EXERCISE INSTRUCTIONS
In your reply, restate all of the records below word for word.

[Collected data]
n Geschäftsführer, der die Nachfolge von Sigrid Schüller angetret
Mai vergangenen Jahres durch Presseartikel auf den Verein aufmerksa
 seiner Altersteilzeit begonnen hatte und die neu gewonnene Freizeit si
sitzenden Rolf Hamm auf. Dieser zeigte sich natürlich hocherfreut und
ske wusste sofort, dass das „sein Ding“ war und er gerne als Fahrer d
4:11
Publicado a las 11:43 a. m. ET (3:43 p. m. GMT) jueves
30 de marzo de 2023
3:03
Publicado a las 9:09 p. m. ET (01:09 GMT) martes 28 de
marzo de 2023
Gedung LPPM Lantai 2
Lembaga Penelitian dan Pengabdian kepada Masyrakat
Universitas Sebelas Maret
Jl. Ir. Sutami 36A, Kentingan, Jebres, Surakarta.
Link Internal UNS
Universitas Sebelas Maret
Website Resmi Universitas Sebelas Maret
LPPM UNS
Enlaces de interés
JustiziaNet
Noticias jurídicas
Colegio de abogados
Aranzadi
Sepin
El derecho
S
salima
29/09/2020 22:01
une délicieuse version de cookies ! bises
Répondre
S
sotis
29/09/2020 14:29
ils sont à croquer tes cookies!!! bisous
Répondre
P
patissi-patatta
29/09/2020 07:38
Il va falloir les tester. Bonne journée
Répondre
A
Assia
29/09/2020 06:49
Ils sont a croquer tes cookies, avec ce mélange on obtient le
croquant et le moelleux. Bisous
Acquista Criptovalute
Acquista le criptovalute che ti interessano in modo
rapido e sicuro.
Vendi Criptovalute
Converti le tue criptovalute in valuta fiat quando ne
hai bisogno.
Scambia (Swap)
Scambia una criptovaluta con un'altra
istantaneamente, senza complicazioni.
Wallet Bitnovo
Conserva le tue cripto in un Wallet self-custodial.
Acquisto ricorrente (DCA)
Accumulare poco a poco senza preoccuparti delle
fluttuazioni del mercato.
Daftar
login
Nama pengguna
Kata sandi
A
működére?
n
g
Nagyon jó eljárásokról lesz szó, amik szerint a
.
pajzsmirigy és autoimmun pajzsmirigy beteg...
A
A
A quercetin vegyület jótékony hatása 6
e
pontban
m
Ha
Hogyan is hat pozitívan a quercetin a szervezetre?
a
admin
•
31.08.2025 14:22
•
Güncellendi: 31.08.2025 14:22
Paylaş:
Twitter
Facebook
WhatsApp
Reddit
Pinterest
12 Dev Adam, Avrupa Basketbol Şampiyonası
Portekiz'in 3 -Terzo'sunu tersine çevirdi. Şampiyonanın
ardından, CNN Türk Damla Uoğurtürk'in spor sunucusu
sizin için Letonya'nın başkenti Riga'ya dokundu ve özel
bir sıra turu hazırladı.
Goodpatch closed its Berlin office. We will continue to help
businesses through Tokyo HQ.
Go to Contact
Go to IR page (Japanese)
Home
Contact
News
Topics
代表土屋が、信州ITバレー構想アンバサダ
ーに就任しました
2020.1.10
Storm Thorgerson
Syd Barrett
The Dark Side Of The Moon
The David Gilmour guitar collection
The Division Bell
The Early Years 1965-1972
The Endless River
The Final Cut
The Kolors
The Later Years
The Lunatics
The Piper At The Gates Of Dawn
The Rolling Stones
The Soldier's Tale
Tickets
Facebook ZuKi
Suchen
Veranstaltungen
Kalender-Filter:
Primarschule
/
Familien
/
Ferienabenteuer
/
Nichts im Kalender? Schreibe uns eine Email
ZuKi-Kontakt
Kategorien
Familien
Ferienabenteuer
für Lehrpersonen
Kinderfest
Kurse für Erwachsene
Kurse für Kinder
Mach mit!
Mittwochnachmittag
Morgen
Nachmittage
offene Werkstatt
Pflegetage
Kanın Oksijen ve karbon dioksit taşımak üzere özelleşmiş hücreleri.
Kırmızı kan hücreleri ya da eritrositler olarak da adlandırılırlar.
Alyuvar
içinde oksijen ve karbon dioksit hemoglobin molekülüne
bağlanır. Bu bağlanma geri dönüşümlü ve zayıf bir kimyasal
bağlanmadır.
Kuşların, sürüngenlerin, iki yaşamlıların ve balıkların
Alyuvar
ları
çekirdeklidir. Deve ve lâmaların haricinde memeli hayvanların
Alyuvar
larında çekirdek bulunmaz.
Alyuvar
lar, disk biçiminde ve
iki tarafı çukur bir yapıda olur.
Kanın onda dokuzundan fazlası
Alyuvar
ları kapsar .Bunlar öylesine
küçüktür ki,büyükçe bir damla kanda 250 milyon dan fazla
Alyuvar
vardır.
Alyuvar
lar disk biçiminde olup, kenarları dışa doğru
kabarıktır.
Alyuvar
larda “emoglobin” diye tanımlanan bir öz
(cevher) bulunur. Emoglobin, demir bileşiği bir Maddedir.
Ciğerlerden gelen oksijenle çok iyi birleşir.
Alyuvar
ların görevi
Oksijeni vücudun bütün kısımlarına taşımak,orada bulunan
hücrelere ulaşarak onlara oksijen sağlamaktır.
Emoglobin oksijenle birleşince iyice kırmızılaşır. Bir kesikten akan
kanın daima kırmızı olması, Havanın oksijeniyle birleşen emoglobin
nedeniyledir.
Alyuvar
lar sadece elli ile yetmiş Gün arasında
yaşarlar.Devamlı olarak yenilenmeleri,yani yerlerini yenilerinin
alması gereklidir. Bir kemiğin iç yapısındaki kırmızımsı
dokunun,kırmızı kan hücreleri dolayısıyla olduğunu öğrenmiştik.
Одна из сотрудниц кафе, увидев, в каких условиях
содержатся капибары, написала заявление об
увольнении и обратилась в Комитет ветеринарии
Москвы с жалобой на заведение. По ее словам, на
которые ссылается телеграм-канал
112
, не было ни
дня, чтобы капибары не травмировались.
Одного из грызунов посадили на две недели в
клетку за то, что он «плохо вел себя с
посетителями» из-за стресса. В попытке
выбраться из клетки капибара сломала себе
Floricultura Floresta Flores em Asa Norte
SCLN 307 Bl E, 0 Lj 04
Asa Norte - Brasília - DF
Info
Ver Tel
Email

ANSWER
n Geschäftsführer, der die Nachfolge von Sigrid Schüller angetret
Mai vergangenen Jahres durch Presseartikel auf den Verein aufmerksa
 seiner Altersteilzeit begonnen hatte und die neu gewonnene Freizeit si
sitzenden Rolf Hamm auf. Dieser zeigte sich natürlich hocherfreut und
ske wusste sofort, dass das „sein Ding“ war und er gerne als Fahrer d
4:11
Publicado a las 11:43 a. m. ET (3:43 p. m. GMT) jueves
30 de marzo de 2023
3:03
Publicado a las 9:09 p. m. ET (01:09 GMT) martes 28 de
marzo de 2023
Gedung LPPM Lantai 2
Lembaga Penelitian dan Pengabdian kepada Masyrakat
Universitas Sebelas Maret
Jl. Ir. Sutami 36A, Kentingan, Jebres, Surakarta.
Link Internal UNS
Universitas Sebelas Maret
Website Resmi Universitas Sebelas Maret
LPPM UNS
Enlaces de interés
JustiziaNet
Noticias jurídicas
Colegio de abogados
Aranzadi
Sepin
El derecho
S
salima
29/09/2020 22:01
une délicieuse version de cookies ! bises
Répondre
S
sotis
29/09/2020 14:29
ils sont à croquer tes cookies!!! bisous
Répondre
P
patissi-patatta
29/09/2020 07:38
Il va falloir les tester. Bonne journée
Répondre
A
Assia
29/09/2020 06:49
Ils sont a croquer tes cookies, avec ce mélange on obtient le
croquant et le moelleux. Bisous
Acquista Criptovalute
Acquista le criptovalute che ti interessano in modo
rapido e sicuro.
Vendi Criptovalute
Converti le tue criptovalute in valuta fiat quando ne
hai bisogno.
Scambia (Swap)
Scambia una criptovaluta con un'altra
istantaneamente, senza complicazioni.
Wallet Bitnovo
Conserva le tue cripto in un Wallet self-custodial.
Acquisto ricorrente (DCA)
Accumulare poco a poco senza preoccuparti delle
fluttuazioni del mercato.
Daftar
login
Nama pengguna
Kata sandi
A
működére?
n
g
Nagyon jó eljárásokról lesz szó, amik szerint a
.
pajzsmirigy és autoimmun pajzsmirigy beteg...
A
A
A quercetin vegyület jótékony hatása 6
e
pontban
m
Ha
Hogyan is hat pozitívan a quercetin a szervezetre?
a
admin
•
31.08.2025 14:22
•
Güncellendi: 31.08.2025 14:22
Paylaş:
Twitter
Facebook
WhatsApp
Reddit
Pinterest
12 Dev Adam, Avrupa Basketbol Şampiyonası
Portekiz'in 3 -Terzo'sunu tersine çevirdi. Şampiyonanın
ardından, CNN Türk Damla Uoğurtürk'in spor sunucusu
sizin için Letonya'nın başkenti Riga'ya dokundu ve özel
bir sıra turu hazırladı.
Goodpatch closed its Berlin office. We will continue to help
businesses through Tokyo HQ.
Go to Contact
Go to IR page (Japanese)
Home
Contact
News
Topics
代表土屋が、信州ITバレー構想アンバサダ
ーに就任しました
2020.1.10
Storm Thorgerson
Syd Barrett
The Dark Side Of The Moon
The David Gilmour guitar collection
The Division Bell
The Early Years 1965-1972
The Endless River
The Final Cut
The Kolors
The Later Years
The Lunatics
The Piper At The Gates Of Dawn
The Rolling Stones
The Soldier's Tale
Tickets
Facebook ZuKi
Suchen
Veranstaltungen
Kalender-Filter:
Primarschule
/
Familien
/
Ferienabenteuer
/
Nichts im Kalender? Schreibe uns eine Email
ZuKi-Kontakt
Kategorien
Familien
Ferienabenteuer
für Lehrpersonen
Kinderfest
Kurse für Erwachsene
Kurse für Kinder
Mach mit!
Mittwochnachmittag
Morgen
Nachmittage
offene Werkstatt
Pflegetage
Kanın Oksijen ve karbon dioksit taşımak üzere özelleşmiş hücreleri.
Kırmızı kan hücreleri ya da eritrositler olarak da adlandırılırlar.
Alyuvar
içinde oksijen ve karbon dioksit hemoglobin molekülüne
bağlanır. Bu bağlanma geri dönüşümlü ve zayıf bir kimyasal
bağlanmadır.
Kuşların, sürüngenlerin, iki yaşamlıların ve balıkların
Alyuvar
ları
çekirdeklidir. Deve ve lâmaların haricinde memeli hayvanların
Alyuvar
larında çekirdek bulunmaz.
Alyuvar
lar, disk biçiminde ve
iki tarafı çukur bir yapıda olur.
Kanın onda dokuzundan fazlası
Alyuvar
ları kapsar .Bunlar öylesine
küçüktür ki,büyükçe bir damla kanda 250 milyon dan fazla
Alyuvar
vardır.
Alyuvar
lar disk biçiminde olup, kenarları dışa doğru
kabarıktır.
Alyuvar
larda “emoglobin” diye tanımlanan bir öz
(cevher) bulunur. Emoglobin, demir bileşiği bir Maddedir.
Ciğerlerden gelen oksijenle çok iyi birleşir.
Alyuvar
ların görevi
Oksijeni vücudun bütün kısımlarına taşımak,orada bulunan
hücrelere ulaşarak onlara oksijen sağlamaktır.
Emoglobin oksijenle birleşince iyice kırmızılaşır. Bir kesikten akan
kanın daima kırmızı olması, Havanın oksijeniyle birleşen emoglobin
nedeniyledir.
Alyuvar
lar sadece elli ile yetmiş Gün arasında
yaşarlar.Devamlı olarak yenilenmeleri,yani yerlerini yenilerinin
alması gereklidir. Bir kemiğin iç yapısındaki kırmızımsı
dokunun,kırmızı kan hücreleri dolayısıyla olduğunu öğrenmiştik.
Одна из сотрудниц кафе, увидев, в каких условиях
содержатся капибары, написала заявление об
увольнении и обратилась в Комитет ветеринарии
Москвы с жалобой на заведение. По ее словам, на
которые ссылается телеграм-канал
112
, не было ни
дня, чтобы капибары не травмировались.
Одного из грызунов посадили на две недели в
клетку за то, что он «плохо вел себя с
посетителями» из-за стресса. В попытке
выбраться из клетки капибара сломала себе
Floricultura Floresta Flores em Asa Norte
SCLN 307 Bl E, 0 Lj 04
Asa Norte - Brasília - DF
Info
Ver Tel
Email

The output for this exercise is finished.